◆ **WHAT TO WORK ON**
Search each line below for the word "cell" and list those that contain it.
------
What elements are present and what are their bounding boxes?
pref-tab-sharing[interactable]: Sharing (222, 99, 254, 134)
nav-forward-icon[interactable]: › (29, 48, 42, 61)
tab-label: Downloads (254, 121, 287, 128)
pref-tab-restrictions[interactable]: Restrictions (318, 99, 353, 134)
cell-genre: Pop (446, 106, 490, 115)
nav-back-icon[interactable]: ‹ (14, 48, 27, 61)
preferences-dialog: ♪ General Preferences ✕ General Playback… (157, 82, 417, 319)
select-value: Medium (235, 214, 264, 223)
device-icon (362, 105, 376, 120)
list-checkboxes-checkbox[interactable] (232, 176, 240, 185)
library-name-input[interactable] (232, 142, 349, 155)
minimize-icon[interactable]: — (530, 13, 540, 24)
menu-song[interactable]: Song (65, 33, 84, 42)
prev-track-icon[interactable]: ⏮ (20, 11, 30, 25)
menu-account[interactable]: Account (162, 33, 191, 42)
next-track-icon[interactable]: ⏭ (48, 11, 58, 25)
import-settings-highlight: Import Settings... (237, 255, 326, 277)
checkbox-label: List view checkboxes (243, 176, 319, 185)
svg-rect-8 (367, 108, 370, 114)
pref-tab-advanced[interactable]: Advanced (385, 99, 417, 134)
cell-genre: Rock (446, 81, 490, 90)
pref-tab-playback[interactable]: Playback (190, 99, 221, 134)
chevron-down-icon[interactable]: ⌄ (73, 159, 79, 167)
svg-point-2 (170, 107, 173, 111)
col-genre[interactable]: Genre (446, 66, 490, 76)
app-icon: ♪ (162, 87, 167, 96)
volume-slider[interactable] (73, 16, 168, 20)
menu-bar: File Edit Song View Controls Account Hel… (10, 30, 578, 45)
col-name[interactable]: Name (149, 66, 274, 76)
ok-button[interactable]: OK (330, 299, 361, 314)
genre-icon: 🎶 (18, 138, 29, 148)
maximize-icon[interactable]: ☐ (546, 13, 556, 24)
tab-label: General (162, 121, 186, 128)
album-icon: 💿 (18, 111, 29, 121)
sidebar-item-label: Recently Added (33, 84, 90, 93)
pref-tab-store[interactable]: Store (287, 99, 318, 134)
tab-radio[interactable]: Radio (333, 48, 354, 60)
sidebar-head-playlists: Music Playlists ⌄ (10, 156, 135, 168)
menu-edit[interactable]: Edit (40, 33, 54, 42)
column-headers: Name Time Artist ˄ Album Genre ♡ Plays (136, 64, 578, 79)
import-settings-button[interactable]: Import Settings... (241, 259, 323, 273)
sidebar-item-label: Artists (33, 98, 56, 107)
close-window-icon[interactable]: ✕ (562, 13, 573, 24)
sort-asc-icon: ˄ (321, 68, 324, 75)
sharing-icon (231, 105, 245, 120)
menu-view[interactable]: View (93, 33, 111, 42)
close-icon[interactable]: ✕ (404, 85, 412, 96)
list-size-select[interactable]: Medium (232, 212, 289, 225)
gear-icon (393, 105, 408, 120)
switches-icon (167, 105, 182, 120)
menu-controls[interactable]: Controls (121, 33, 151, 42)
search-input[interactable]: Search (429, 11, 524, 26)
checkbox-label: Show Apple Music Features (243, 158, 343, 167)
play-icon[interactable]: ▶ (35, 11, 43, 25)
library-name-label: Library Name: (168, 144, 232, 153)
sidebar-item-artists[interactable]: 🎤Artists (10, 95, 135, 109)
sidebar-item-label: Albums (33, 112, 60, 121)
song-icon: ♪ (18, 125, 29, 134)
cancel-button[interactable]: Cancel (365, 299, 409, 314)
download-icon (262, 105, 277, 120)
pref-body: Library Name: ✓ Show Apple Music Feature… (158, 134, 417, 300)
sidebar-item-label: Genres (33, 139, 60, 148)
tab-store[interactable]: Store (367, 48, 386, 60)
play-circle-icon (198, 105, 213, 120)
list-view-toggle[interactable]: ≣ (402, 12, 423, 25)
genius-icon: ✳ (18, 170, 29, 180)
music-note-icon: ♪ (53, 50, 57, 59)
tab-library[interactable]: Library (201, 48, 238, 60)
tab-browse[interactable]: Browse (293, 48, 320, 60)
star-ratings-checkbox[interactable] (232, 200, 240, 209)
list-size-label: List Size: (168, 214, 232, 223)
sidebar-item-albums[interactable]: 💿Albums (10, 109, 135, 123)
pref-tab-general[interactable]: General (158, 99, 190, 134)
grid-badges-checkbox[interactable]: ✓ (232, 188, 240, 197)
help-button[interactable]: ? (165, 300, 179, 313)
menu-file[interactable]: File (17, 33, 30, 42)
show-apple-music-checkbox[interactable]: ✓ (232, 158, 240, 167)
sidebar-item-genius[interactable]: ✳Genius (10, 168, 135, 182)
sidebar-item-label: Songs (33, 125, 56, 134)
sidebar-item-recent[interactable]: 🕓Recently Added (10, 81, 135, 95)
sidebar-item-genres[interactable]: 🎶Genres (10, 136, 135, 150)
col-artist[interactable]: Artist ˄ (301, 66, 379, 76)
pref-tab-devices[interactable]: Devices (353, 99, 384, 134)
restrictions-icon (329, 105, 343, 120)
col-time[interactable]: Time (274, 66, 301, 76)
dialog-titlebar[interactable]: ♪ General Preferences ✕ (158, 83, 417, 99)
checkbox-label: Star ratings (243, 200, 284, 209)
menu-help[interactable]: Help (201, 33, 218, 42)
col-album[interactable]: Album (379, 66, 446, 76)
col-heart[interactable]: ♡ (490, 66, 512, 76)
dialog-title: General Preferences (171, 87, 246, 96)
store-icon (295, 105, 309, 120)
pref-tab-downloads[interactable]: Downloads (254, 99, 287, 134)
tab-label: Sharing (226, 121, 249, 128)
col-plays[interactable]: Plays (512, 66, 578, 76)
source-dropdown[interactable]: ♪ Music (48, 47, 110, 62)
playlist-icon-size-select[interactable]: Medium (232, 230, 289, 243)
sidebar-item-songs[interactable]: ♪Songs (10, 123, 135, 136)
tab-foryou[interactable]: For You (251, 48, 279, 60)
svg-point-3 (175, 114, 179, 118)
------
◆ **WRITTEN ANSWER**
cell-genre: Pop (446, 106, 490, 115)
cell-genre: Rock (446, 81, 490, 90)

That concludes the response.